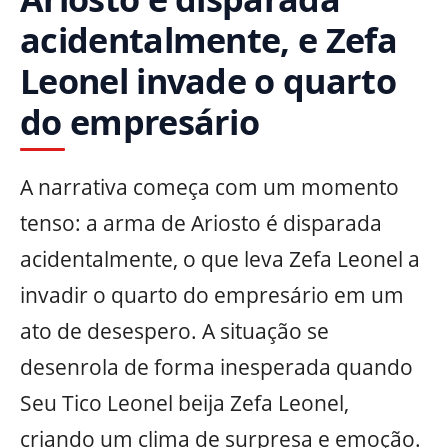
acidentalmente, e Zefa
Leonel invade o quarto
do empresário
A narrativa começa com um momento
tenso: a arma de Ariosto é disparada
acidentalmente, o que leva Zefa Leonel a
invadir o quarto do empresário em um
ato de desespero. A situação se
desenrola de forma inesperada quando
Seu Tico Leonel beija Zefa Leonel,
criando um clima de surpresa e emoção.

* _Activity_
Give back exactly the lines from the one that contains "Seu Tico Leonel" to the end of the material, both ends kept, and no other line.

* _Response area_
Seu Tico Leonel beija Zefa Leonel,
criando um clima de surpresa e emoção.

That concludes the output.